La Renfe, qui a acheté pour cela une trentaine de rames à grande vitesse S106 au constructeur espagnol Talgo, a depuis revu cet objectif.
En cause, la non-homologation de ces rames (certificat de sécurité), suscitant des accusations d'entraves et de non-réciprocité de la part de la France (SNCF Voyageurs est présent en Espagne avec Ouigo et a capté 20% du marché).
"Il est clair pour tout le monde que la France met tout en oeuvre pour empêcher un véritable processus de libéralisation sur son marché. Cela signifie que nous jouons selon des règles différentes", a déclaré le ministre espagnol des Transports Oscar Puente.

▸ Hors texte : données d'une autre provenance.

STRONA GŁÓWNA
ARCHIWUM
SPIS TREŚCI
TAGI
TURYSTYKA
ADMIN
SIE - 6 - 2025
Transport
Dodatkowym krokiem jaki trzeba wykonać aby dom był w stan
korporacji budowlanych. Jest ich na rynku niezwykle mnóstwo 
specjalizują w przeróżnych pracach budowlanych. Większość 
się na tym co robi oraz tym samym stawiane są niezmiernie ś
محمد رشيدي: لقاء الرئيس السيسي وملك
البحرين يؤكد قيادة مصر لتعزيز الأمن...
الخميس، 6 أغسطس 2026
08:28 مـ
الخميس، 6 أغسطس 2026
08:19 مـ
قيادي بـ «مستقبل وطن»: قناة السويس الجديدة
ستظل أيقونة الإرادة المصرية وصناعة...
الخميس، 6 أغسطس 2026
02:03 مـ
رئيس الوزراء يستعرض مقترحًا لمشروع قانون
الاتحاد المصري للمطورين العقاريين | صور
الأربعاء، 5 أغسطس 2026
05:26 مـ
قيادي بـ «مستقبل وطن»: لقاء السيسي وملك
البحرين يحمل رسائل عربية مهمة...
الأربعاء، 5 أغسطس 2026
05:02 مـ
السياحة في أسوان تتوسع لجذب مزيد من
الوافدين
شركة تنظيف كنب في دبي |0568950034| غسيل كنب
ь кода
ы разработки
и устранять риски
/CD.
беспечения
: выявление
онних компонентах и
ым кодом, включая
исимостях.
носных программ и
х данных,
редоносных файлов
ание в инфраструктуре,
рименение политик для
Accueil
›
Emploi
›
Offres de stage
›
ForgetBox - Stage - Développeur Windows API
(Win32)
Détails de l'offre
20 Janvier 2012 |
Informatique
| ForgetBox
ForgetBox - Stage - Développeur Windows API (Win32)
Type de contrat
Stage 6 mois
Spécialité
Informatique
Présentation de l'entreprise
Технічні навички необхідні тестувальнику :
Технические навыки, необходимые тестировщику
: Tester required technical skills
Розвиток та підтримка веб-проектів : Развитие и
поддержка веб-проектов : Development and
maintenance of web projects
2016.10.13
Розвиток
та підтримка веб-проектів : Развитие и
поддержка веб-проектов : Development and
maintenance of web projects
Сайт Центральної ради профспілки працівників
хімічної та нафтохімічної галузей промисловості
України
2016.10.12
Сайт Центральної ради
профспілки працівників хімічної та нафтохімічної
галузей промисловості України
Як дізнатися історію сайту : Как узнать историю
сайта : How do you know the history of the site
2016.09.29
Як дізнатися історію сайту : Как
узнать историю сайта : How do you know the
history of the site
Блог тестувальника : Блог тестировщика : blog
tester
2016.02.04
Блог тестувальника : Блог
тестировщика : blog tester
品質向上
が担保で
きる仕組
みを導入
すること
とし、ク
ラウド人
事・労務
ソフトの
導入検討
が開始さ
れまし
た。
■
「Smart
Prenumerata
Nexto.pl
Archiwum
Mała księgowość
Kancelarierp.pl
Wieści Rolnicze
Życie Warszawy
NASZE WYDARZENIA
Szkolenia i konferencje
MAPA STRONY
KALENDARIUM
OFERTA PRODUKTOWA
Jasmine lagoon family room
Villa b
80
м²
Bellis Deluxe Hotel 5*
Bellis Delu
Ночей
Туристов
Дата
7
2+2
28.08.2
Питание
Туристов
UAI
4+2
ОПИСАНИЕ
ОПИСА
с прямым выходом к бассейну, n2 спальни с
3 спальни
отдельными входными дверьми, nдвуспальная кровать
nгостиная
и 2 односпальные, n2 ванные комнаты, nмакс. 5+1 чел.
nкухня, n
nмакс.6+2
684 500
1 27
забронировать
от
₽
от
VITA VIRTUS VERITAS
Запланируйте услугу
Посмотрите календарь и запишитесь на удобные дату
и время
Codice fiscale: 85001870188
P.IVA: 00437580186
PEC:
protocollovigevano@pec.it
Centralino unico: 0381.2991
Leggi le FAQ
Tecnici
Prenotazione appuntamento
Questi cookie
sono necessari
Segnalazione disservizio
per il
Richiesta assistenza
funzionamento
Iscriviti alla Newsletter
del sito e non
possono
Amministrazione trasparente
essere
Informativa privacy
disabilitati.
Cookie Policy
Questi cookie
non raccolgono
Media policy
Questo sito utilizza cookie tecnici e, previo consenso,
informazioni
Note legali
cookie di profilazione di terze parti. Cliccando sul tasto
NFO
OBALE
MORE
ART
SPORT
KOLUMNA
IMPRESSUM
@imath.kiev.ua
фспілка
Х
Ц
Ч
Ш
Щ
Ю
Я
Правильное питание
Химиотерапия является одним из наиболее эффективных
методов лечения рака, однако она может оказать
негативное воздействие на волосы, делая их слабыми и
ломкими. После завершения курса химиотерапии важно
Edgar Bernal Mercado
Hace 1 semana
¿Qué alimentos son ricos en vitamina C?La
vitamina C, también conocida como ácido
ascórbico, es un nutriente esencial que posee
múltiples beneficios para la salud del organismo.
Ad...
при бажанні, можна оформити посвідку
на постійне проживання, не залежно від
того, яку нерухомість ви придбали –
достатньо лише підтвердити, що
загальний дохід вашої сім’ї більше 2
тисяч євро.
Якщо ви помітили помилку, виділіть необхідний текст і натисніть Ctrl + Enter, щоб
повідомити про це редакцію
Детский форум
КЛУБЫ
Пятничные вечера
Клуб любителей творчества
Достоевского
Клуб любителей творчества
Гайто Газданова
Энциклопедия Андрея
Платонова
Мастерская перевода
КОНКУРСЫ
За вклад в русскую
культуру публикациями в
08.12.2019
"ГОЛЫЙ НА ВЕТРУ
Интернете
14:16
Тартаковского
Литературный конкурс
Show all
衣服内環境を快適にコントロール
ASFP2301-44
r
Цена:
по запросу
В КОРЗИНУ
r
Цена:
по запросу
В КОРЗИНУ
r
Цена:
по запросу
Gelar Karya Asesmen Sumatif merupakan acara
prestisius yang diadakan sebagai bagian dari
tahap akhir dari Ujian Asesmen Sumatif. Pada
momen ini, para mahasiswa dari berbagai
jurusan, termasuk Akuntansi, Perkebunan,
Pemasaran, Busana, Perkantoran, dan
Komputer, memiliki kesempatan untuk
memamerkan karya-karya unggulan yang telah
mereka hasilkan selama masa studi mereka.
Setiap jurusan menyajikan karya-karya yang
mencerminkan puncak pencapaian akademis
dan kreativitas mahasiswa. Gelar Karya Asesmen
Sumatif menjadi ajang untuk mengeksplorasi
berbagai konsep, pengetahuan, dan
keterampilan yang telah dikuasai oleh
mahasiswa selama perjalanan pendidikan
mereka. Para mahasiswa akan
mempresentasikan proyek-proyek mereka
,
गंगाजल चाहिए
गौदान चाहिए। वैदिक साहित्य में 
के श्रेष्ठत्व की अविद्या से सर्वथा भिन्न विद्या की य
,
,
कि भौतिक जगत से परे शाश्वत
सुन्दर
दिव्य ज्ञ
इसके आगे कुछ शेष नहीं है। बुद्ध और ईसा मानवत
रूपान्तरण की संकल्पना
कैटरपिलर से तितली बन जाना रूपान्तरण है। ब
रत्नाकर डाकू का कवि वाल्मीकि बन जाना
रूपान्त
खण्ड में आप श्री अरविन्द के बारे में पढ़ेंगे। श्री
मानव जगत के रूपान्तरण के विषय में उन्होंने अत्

Ces critiques ont été rejetées par la France et par la SNCF. La Renfe accuse les autorités compétentes de jouer la montre concernant l'homologation de ses trains à grande vitesse (à travers l'établissement public de sécurité ferroviaire, EPSF) et pointe le lien étroit entre le gestionnaire du réseau (SNCF Réseau) et la SNCF.
Talgo a coupé tout contact avec l'organisme qui homologue ses TGV en France
L'EPSF est l'instance qui délivre les AMEC (autorisation de mise en exploitation commerciale), mais les tests peuvent être réalisés par un autre acteur.
"Renfe et Talgo ont choisi de travailler avec une équipe de techniciens de sécurité autres que celle avec laquelle la SNCF avait l'habitude de travailler. Pas étonnant que ça prenne plus de temps pour approuver les nouveaux trains. Nous travaillons avec les équipes Talgo et Renfe pour résoudre ces problèmes et homologuer les trains", expliquait l'an passé Alain Krakovitch, directeur des TGV/Intercités chez SNCF Voyageurs, selon des propos repris par El Economista.
"Il m’est difficile de comprendre les accusations dont nous faisons l’objet alors que tout est très réglementé, contractualisé et transparent", poursuit-il.
Surtout, selon nos confrères de Ville, Rail et Transports, Talgo a coupé tout contact avec l'EPSF depuis des mois.
"Je n'ai reçu aucune demande pour procéder à de nouveaux essais depuis environ un an, nous avions des contacts très fréquents avec les équipes de Talgo avant 2024, mais depuis, plus rien", indique Lionel Arnold, porte-parole.
De quoi mieux comprendre ce retard. Conséquence, les tests techniques n'étant pas terminés, la procédure administrative d'autorisation est suspendue. Reste que l'EPSF souligne être disponible pour reprendre ces tests.
Rappelons enfin que ces TGV neufs achetés à Talgo, censés circuler en France, connaissent de graves problèmes en Espagne, provoquant la colère du gouvernement contre le constructeur. Preuve que tout n'est pas de la faute de la France.